Junior ojcem zwycięstwa Wandy Kraków

WP SportoweFakty / Karol Słomka
WP SportoweFakty / Karol Słomka

Speedway Wanda Instal Kraków w meczu inauguracyjnej kolejki Nice Polskiej Ligi Żużlowej dopiero w ostatnim biegu zapewniła sobie zwycięstwo nad KSM Krosno.

Trzeba przyznać, że krośnianie zaskoczyli w tym meczu swojego przeciwnika. Silna i równo punktująca formacja seniorów spowodowała, że kibice Speedway Wandy Instal Kraków do ostatniego biegu nie mogli być pewni wygranej w meczu, w którym goście skazywani byli na pożarcie. Już po pierwszej serii biegów jasne było, że gospodarzom zwycięstwo nie przyjdzie łatwo. Świetnie w drużynie gości spisywał się Marcin Rempała. W początkowej fazie meczu wtórował mu Patryk Malitowski, w drugiej Ernest Koza. Gdyby więcej punktów dorzucili Tomasz Chrzanowski i formacja juniorów, to pod Wawelem mogło dojść do dużej sensacji.

Najlepiej punktującymi zawodnikami krakowskiej drużyny byli Chris Harris i Patrick Hougaard. Brytyjczyk wywalczył tak zwany płatny komplet (12 punktów + 3 bonusy), a Duńczyk tylko w pierwszym biegu musiał oglądać plecy rywala. Kolejne cztery zakończyły się jego pewnym zwycięstwem. Na przyzwoitym poziomie pojechał także Zbigniew Suchecki. To właśnie para Harris - Hougaard zapewniła Wandzie zwycięstwo. Najpierw w biegu trzynastym odniosła podwójną wygraną, co pozwoliło wyjść na dwupunktowe prowadzenie, a następnie w ostatnim - piętnastym biegu przypieczętowała triumf nad KSM Krosno.
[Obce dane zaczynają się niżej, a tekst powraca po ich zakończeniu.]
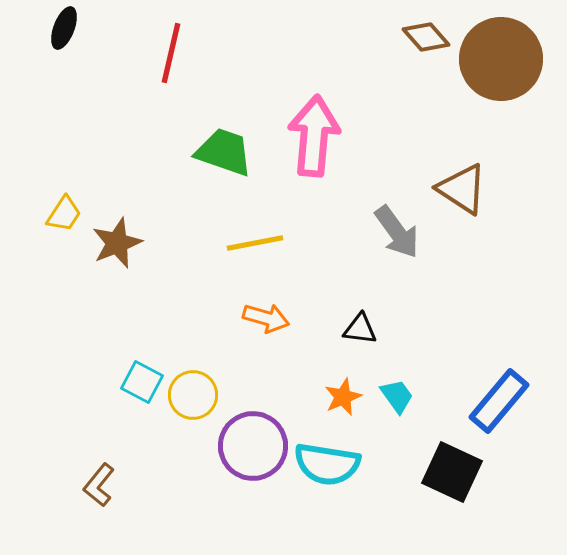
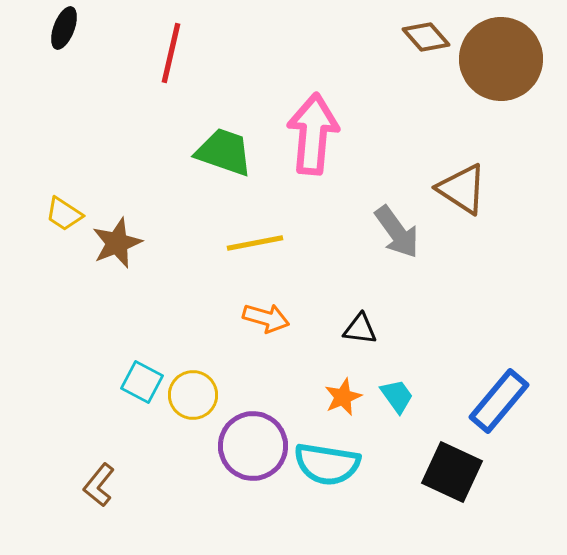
pink arrow: moved 1 px left, 2 px up
yellow trapezoid: rotated 90 degrees clockwise
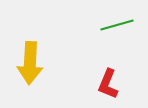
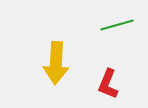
yellow arrow: moved 26 px right
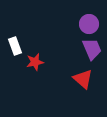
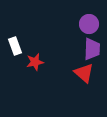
purple trapezoid: rotated 25 degrees clockwise
red triangle: moved 1 px right, 6 px up
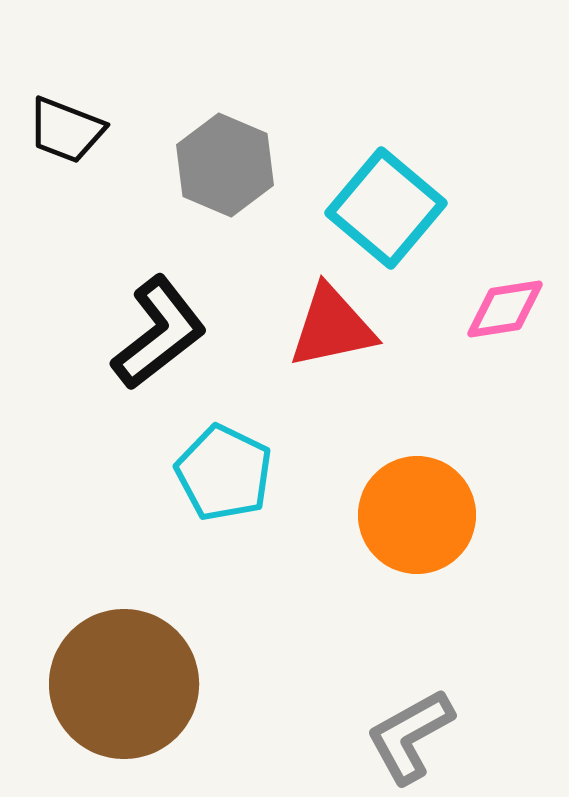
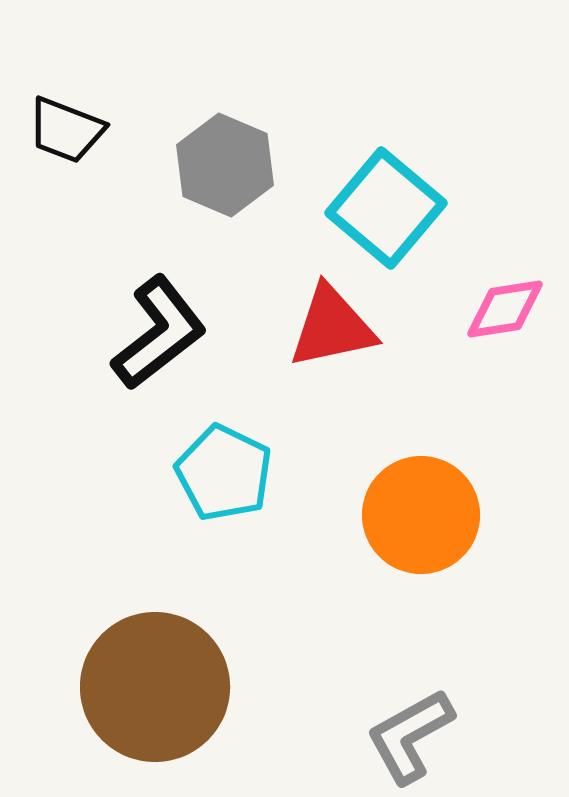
orange circle: moved 4 px right
brown circle: moved 31 px right, 3 px down
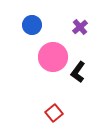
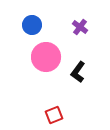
purple cross: rotated 14 degrees counterclockwise
pink circle: moved 7 px left
red square: moved 2 px down; rotated 18 degrees clockwise
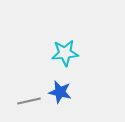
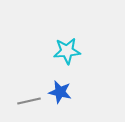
cyan star: moved 2 px right, 2 px up
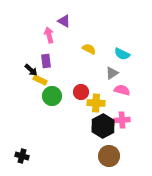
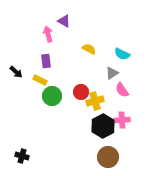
pink arrow: moved 1 px left, 1 px up
black arrow: moved 15 px left, 2 px down
pink semicircle: rotated 140 degrees counterclockwise
yellow cross: moved 1 px left, 2 px up; rotated 18 degrees counterclockwise
brown circle: moved 1 px left, 1 px down
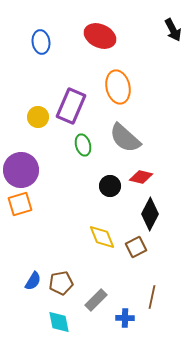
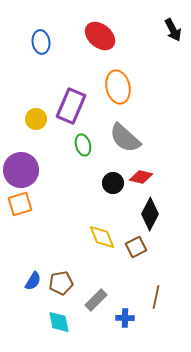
red ellipse: rotated 16 degrees clockwise
yellow circle: moved 2 px left, 2 px down
black circle: moved 3 px right, 3 px up
brown line: moved 4 px right
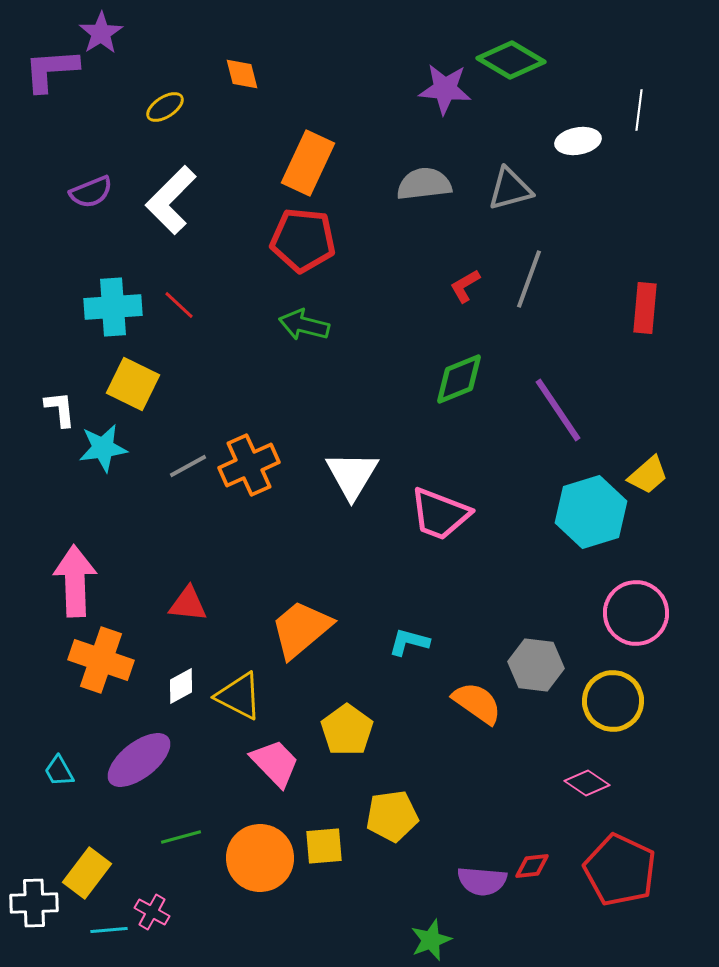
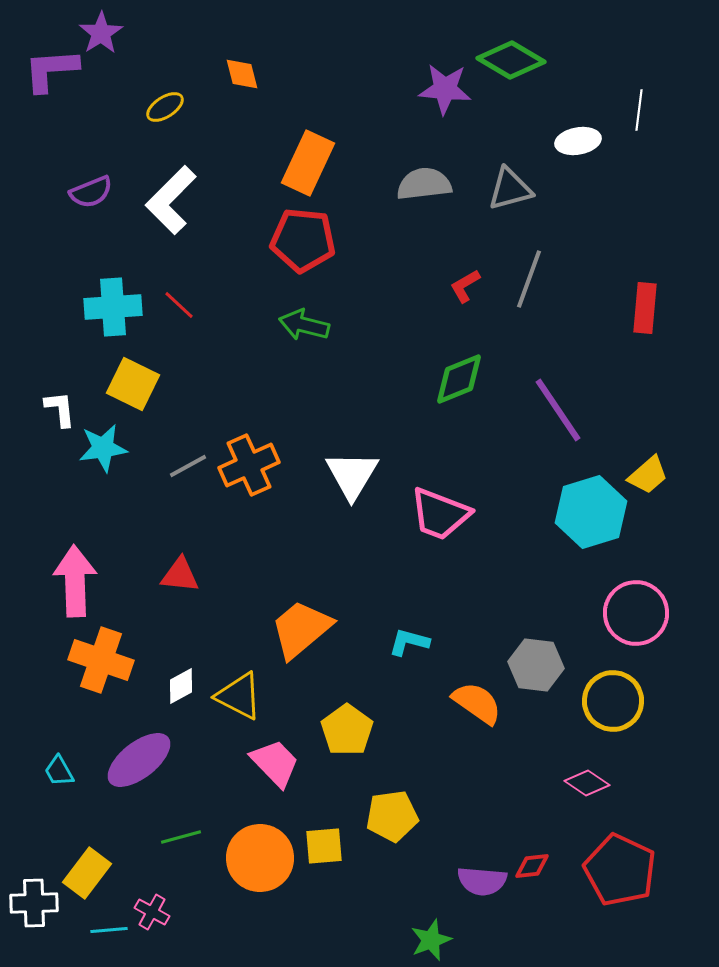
red triangle at (188, 604): moved 8 px left, 29 px up
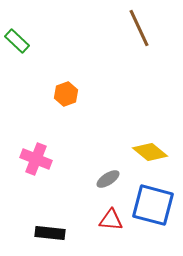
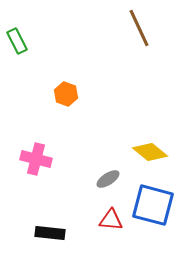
green rectangle: rotated 20 degrees clockwise
orange hexagon: rotated 20 degrees counterclockwise
pink cross: rotated 8 degrees counterclockwise
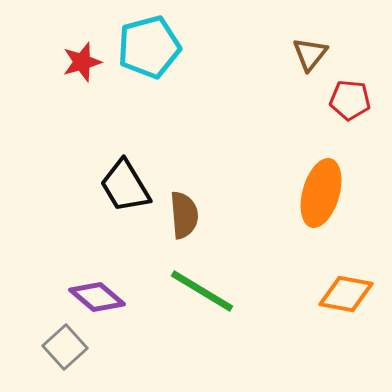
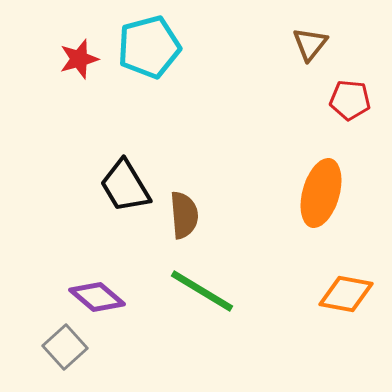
brown triangle: moved 10 px up
red star: moved 3 px left, 3 px up
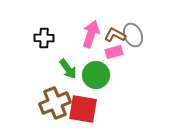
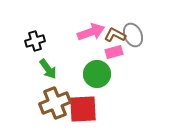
pink arrow: moved 2 px up; rotated 52 degrees clockwise
black cross: moved 9 px left, 3 px down; rotated 18 degrees counterclockwise
green arrow: moved 20 px left
green circle: moved 1 px right, 1 px up
red square: rotated 12 degrees counterclockwise
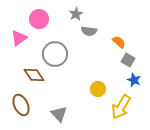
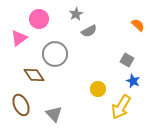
gray semicircle: rotated 35 degrees counterclockwise
orange semicircle: moved 19 px right, 17 px up
gray square: moved 1 px left
blue star: moved 1 px left, 1 px down
gray triangle: moved 5 px left
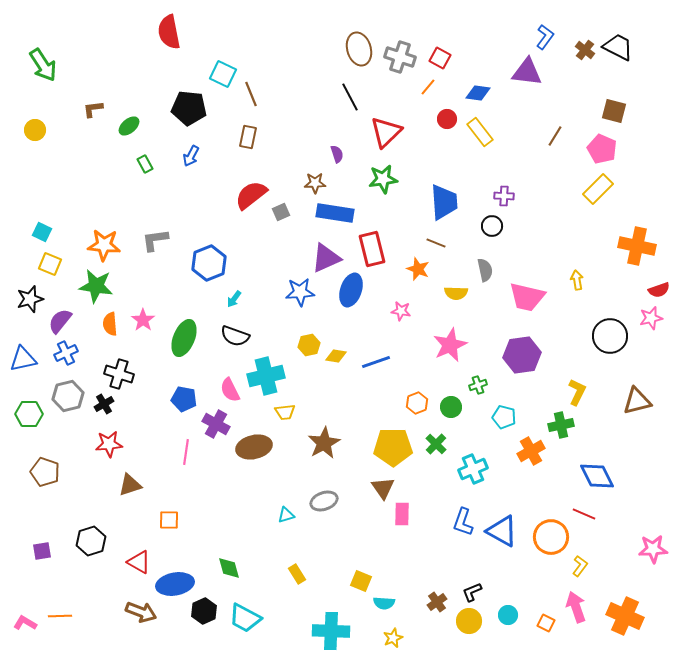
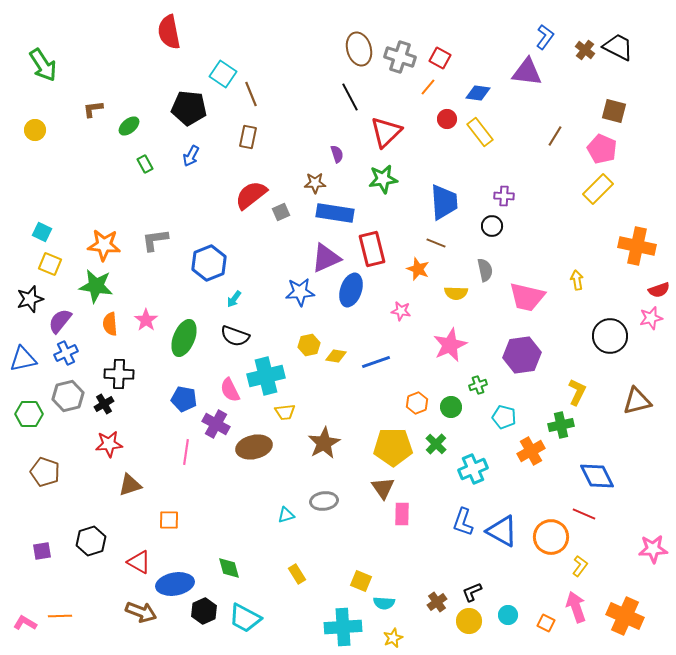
cyan square at (223, 74): rotated 8 degrees clockwise
pink star at (143, 320): moved 3 px right
black cross at (119, 374): rotated 16 degrees counterclockwise
gray ellipse at (324, 501): rotated 12 degrees clockwise
cyan cross at (331, 631): moved 12 px right, 4 px up; rotated 6 degrees counterclockwise
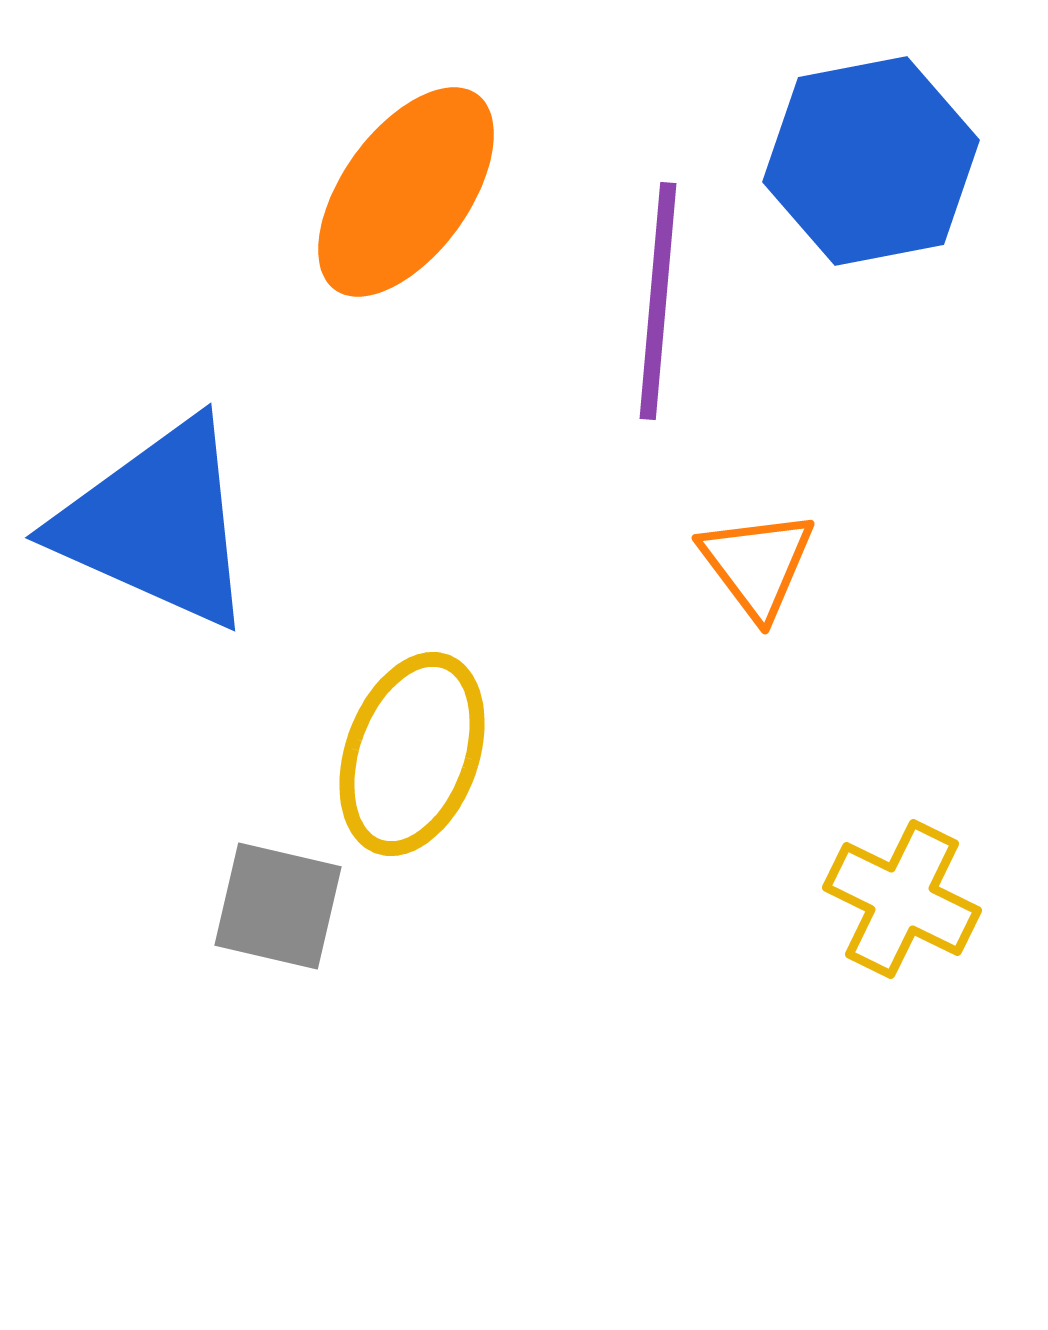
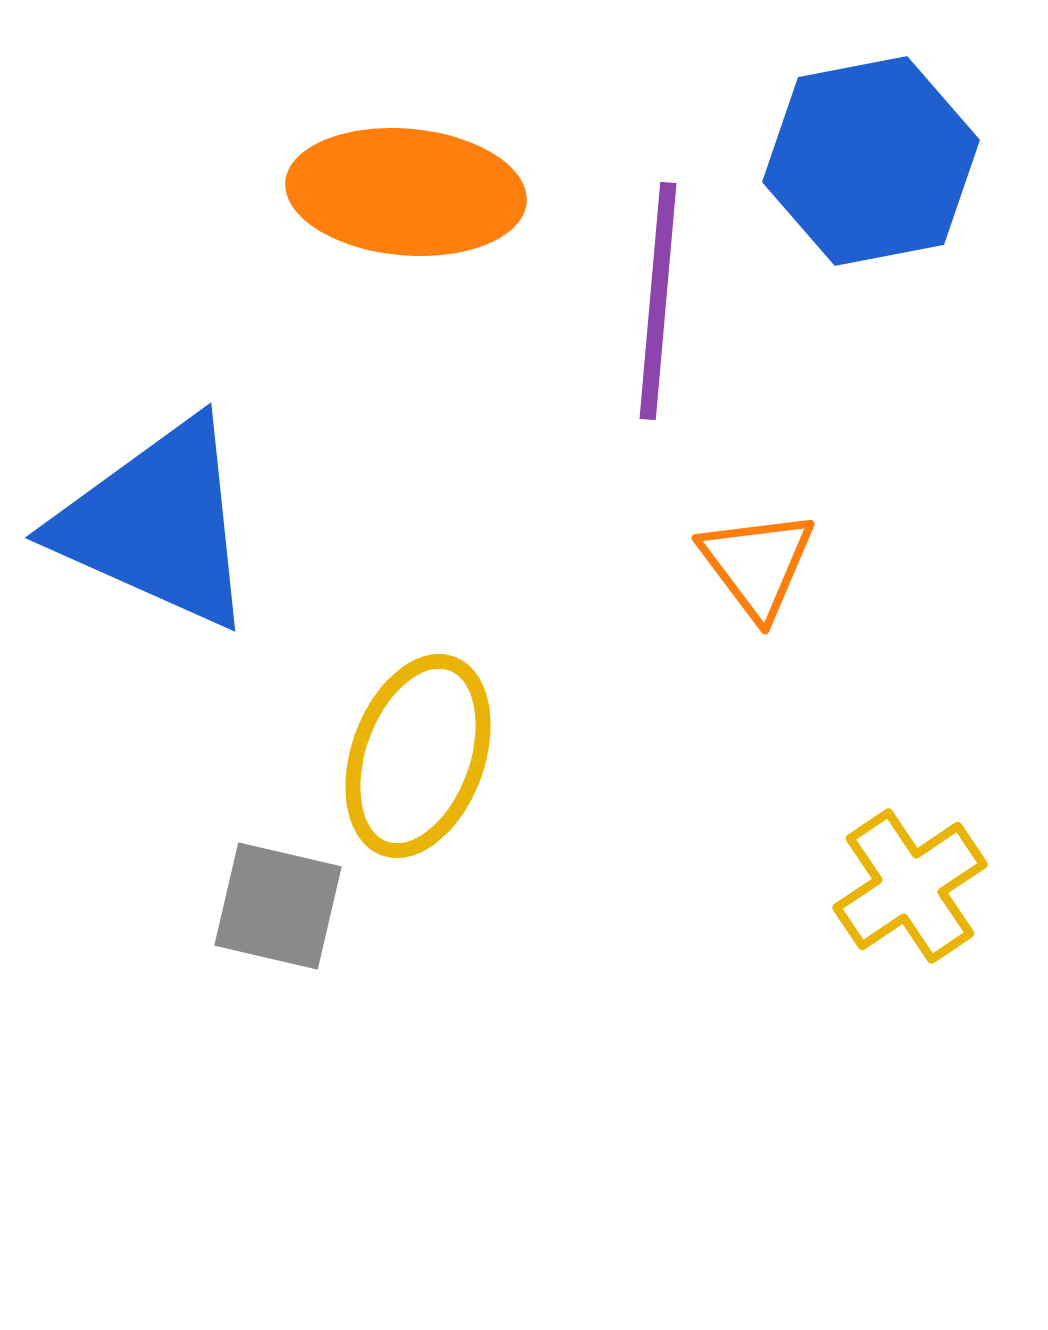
orange ellipse: rotated 59 degrees clockwise
yellow ellipse: moved 6 px right, 2 px down
yellow cross: moved 8 px right, 13 px up; rotated 30 degrees clockwise
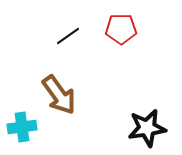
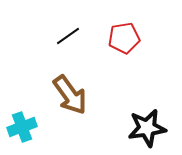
red pentagon: moved 3 px right, 9 px down; rotated 8 degrees counterclockwise
brown arrow: moved 11 px right
cyan cross: rotated 12 degrees counterclockwise
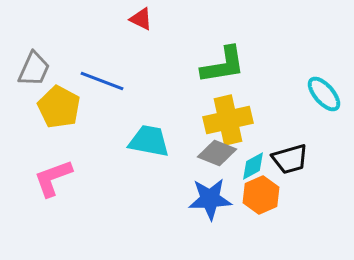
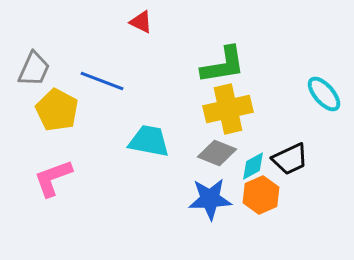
red triangle: moved 3 px down
yellow pentagon: moved 2 px left, 3 px down
yellow cross: moved 11 px up
black trapezoid: rotated 9 degrees counterclockwise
Jednak to nie Brytyjczyk i Duńczyk powinni zostać uznani za ojców zwycięstwa krakowskiej drużyny, choć walnie się do niego przyczynili największą zdobyczą punktową. Tym, który zasłużył na szczególne słowa uznania był junior - Eryk Budzyń. W pierwszym biegu wspólnie z kolegą z pary przywiózł remis, a później wykręcił dwa zera. W 12. biegu pod taśmą stanął przeciwko parze Chrzanowski - Zgardziński. Był to ważny moment meczu, bo goście prowadzili dwoma punktami. Wygrał, co stanowiło duże zaskoczenie. Jednocześnie nie pozwoliło gościom odskoczyć na sześciopunktową przewagę, która mogła być trudna do odrobienia. Jego postawę docenił prezes krakowskiego klubu.

- Bez wątpienia wygrana Eryka to był przełomowy moment tego spotkania. Wiedzieliśmy, że możemy liczyć na Chrisa Harrisa i Patricka Hougaarda, którzy byli świetnie dysponowani, ale mogli mieć problemy, gdyby przewaga Krosna po dwunastym biegu wynosiła sześć punktów. Cieszy mnie to podwójnie, bo powszechnie uważano, że mamy słabych juniorów, czego w tym meczu nie potwierdziliśmy - powiedział Paweł Sadzikowski.